Pope called over Brig. General John Buford and asked him to
use his cavalry brigade to scout the left in order to mollify Reynolds, but it
didn’t work. Reynolds didn’t need a scout, he needed support against the
Confederate masses opposite him, so he found McDowell and argued his case to
him. McDowell listened with concern as Reynolds explained the Confederates
hadn’t retreated, they had just shifted so as to flank the army. It didn’t
square with Ricketts’ report that the Confederates hadn’t moved at all. But
Reynolds was insistent enough that McDowell mounted his horse and asked to see
it personally.
Groveton Woods
Fitz John Porter was also having problems with his orders.
When he had left headquarters, there had been a miscommunication in Pope’s
vague oral orders. He had set up his two divisions on the west side of Dogan’s
Ridge in anticipation of attacking the standing Confederate forces. But
McDowell’s orders told him to attack down the Turnpike, not the intersection of
the Unfinished Railroad and Groveton-Sudley Road [Featherbed Lane].
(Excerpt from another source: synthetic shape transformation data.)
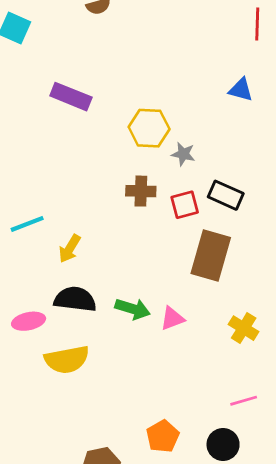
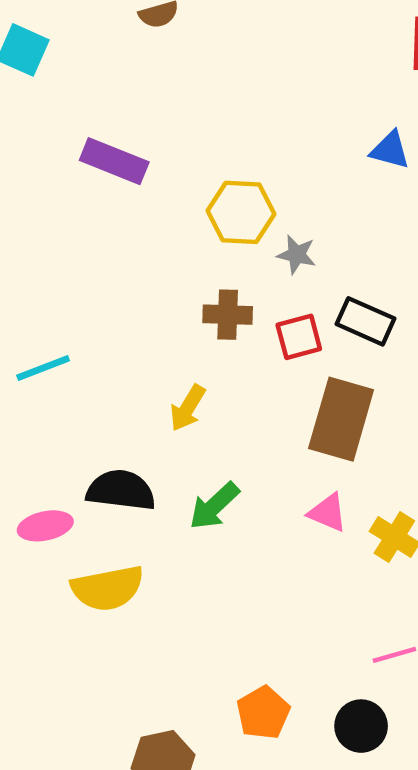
yellow arrow: (70, 249) -> (188, 408), moved
green arrow: (133, 309) -> (214, 506), turned 120
pink triangle: (172, 318) -> (328, 513), moved, turned 44

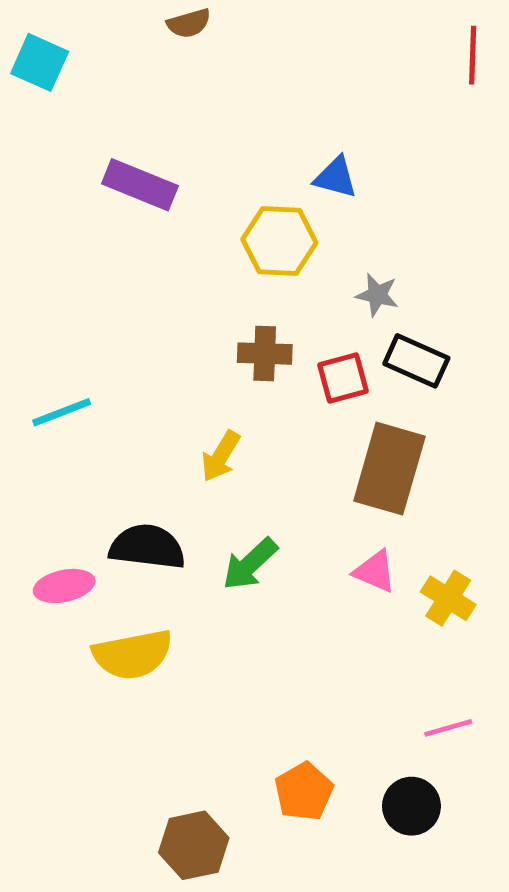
blue triangle: (390, 150) -> (336, 177), moved
gray star: (297, 255) -> (377, 295), moved

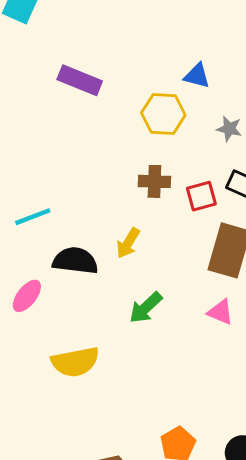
gray star: (377, 295) -> (229, 129), moved
black semicircle: (147, 547) -> (75, 261), moved
pink ellipse: (64, 586) -> (27, 296), moved, turned -40

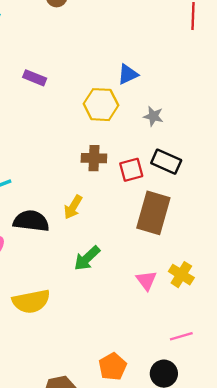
blue triangle: (197, 76) -> (128, 74), turned -40
purple rectangle: (80, 80) -> (35, 78), size x0.7
pink triangle: (220, 312) -> (146, 280), moved, turned 30

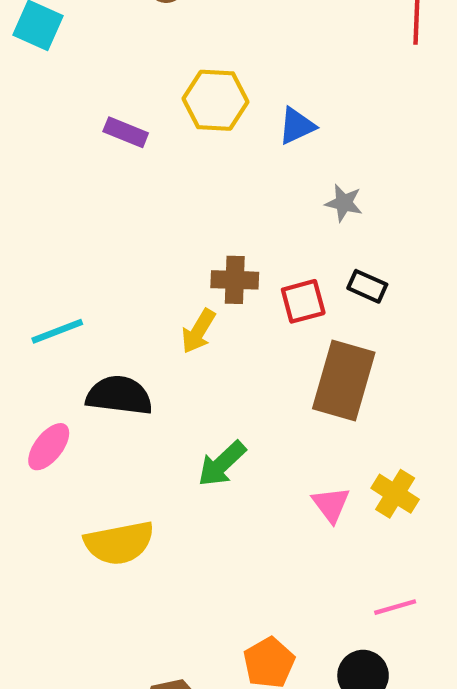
yellow hexagon: (101, 105) -> (215, 100), moved
black rectangle: (166, 162) -> (367, 286), size x0.7
yellow arrow: (73, 207) -> (198, 331), moved

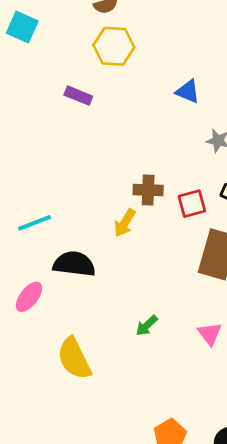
yellow hexagon: (215, 100) -> (114, 46), moved
blue triangle: (297, 126) -> (188, 91), turned 48
green arrow: (222, 464) -> (147, 326), moved, size x0.7
yellow semicircle: (119, 543) -> (74, 358), turned 75

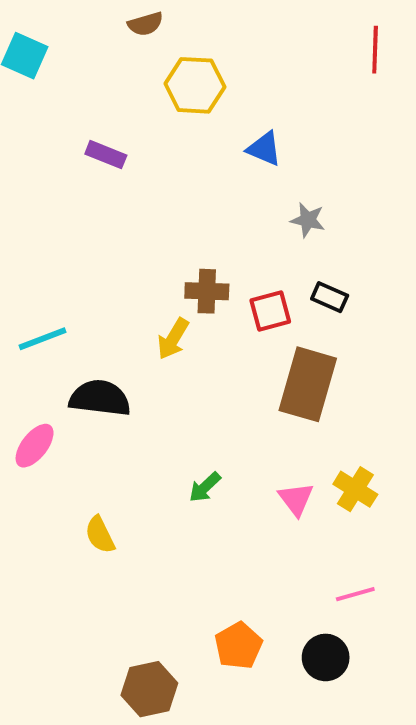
yellow hexagon: (114, 46) -> (195, 85), moved
yellow semicircle: (74, 358) -> (100, 535), size x0.6

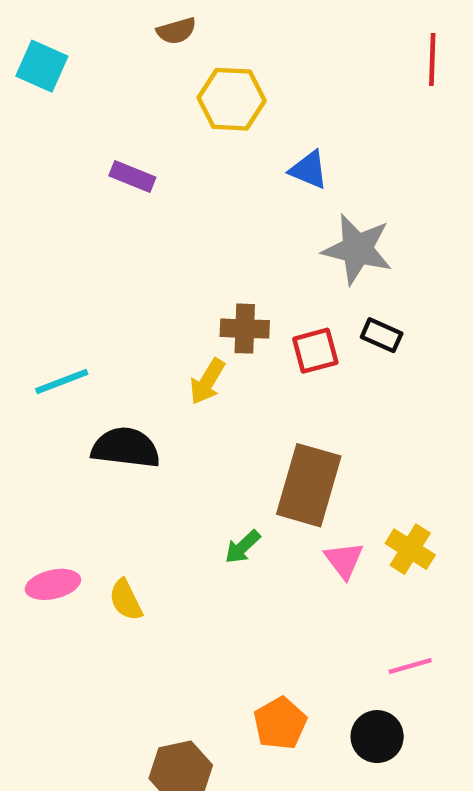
gray star: (308, 220) -> (357, 249), size x1.8
brown rectangle: (308, 384) -> (309, 485), moved
pink ellipse: (35, 446) -> (53, 584), moved, turned 39

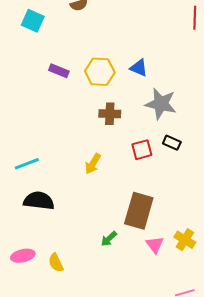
cyan square: (42, 66) -> (33, 21), moved
yellow hexagon: (232, 99) -> (100, 72), moved
brown cross: (245, 329) -> (110, 114), moved
black semicircle: (126, 448) -> (39, 201), moved

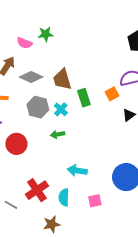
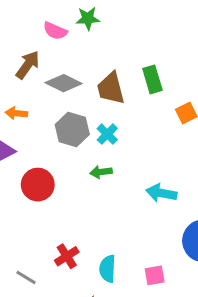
green rectangle: (84, 98) -> (152, 79), moved
cyan arrow: (77, 171) -> (161, 193), moved
red cross: (37, 190) -> (67, 256), size x0.7

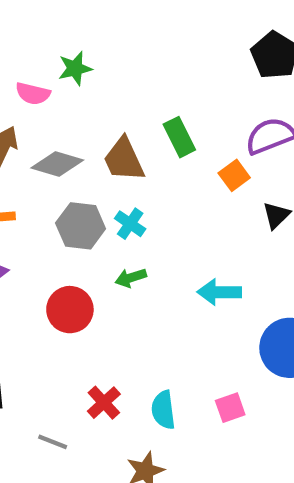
red circle: (38, 185) -> (70, 310), moved

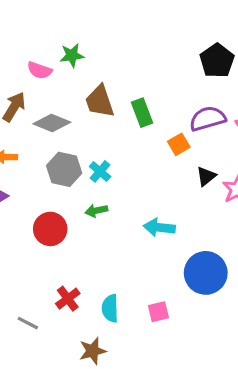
brown trapezoid: (124, 160) -> (100, 101), moved

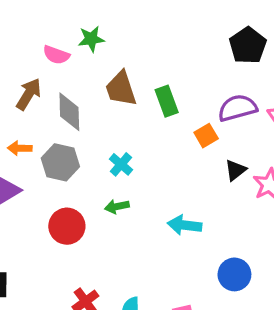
gray diamond: (52, 123) -> (69, 112), turned 66
gray hexagon: (64, 169) -> (60, 162), moved
blue circle: (206, 273) -> (234, 274), size x0.7

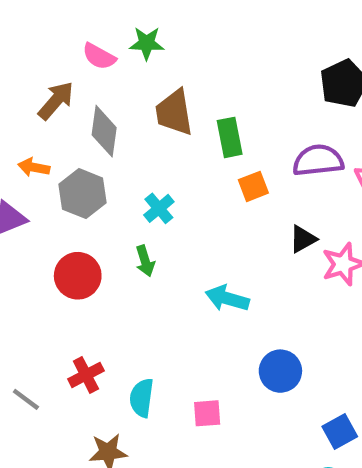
orange square: (206, 136) -> (253, 186), moved
green arrow: (117, 207) -> (145, 261), turned -105

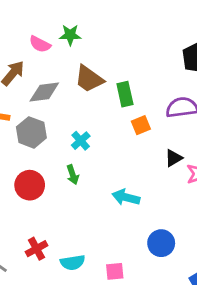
brown trapezoid: (174, 112) -> (89, 79), turned -44
gray diamond: (104, 131) -> (44, 92), turned 76
cyan semicircle: (142, 398) -> (73, 262), turned -105

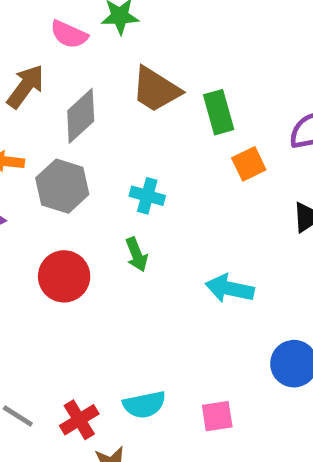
gray diamond: (44, 92) -> (81, 116), turned -32
cyan cross: (81, 141) -> (147, 196), turned -30
red cross: (36, 249) -> (79, 420), moved

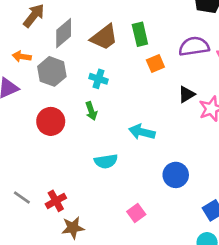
brown trapezoid: (156, 89) -> (104, 37), moved, turned -72
cyan semicircle: (144, 405) -> (106, 161), moved
pink square: (217, 416) -> (136, 213), moved, turned -30

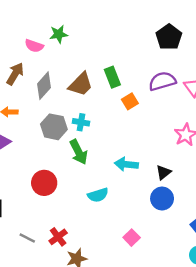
gray hexagon: (52, 71) -> (54, 127), moved
black triangle: (187, 94) -> (163, 172), moved
green arrow: (91, 111) -> (79, 152), size x1.5
red circle: (51, 121) -> (44, 183), moved

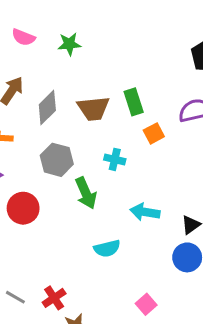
pink semicircle: (34, 46) -> (23, 37), moved
brown trapezoid: (81, 84) -> (93, 108), turned 36
cyan cross: (81, 122) -> (115, 159), moved
red circle: (44, 183) -> (23, 208), moved

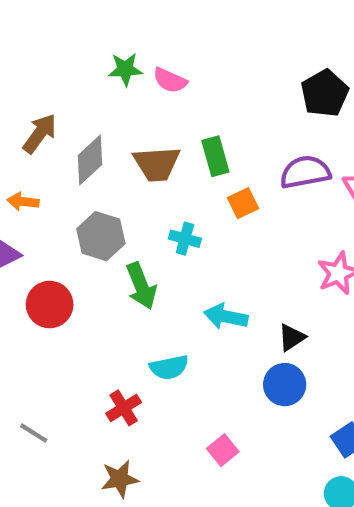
pink semicircle: (23, 37) -> (170, 80), moved
red cross: (54, 298) -> (124, 408), moved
The orders were problematic for another reason for Porter.
On the Brawner Farm, perched on heights commanding the Turnpike, were vast
numbers of Confederate artillery that had harassed his men all morning and
would make mincemeat of them if they marched down the Turnpike. Instead, Porter
had planned on sending the two brigades of Morell’s division that had not
gotten lost and gone to Centreville across the railroad, so that they could
come down Stony Ridge onto Brawner’s Farm from above. It was a textbook assault
on artillery.
He wrote a note to McDowell explaining the problem, and
McDowell’s approval came back quickly, so Porter green lit the attack. No
sooner had he done so than a message came back from the commander of the attack
that he couldn’t proceed, because his right flank was entirely unsupported.
Porter didn’t know for sure that the Confederates still held the length of the
unfinished railroad, but his cautious military professionalism put him on guard
not to move against a fixed position if it was possible for the enemy to come
forward and shoot you in the side.
Ricketts should have been to the right with his skirmishers,
but when McDowell had canceled his order to advance, he had never sent Porter
notice. Fortunately, the four brigades from the Third Corps, Army of Virginia
under John Hatch were waiting patiently on the Turnpike for the pursuit to
begin. Porter ordered them up to the right as quickly as possible, delaying his
attack until the support was in place.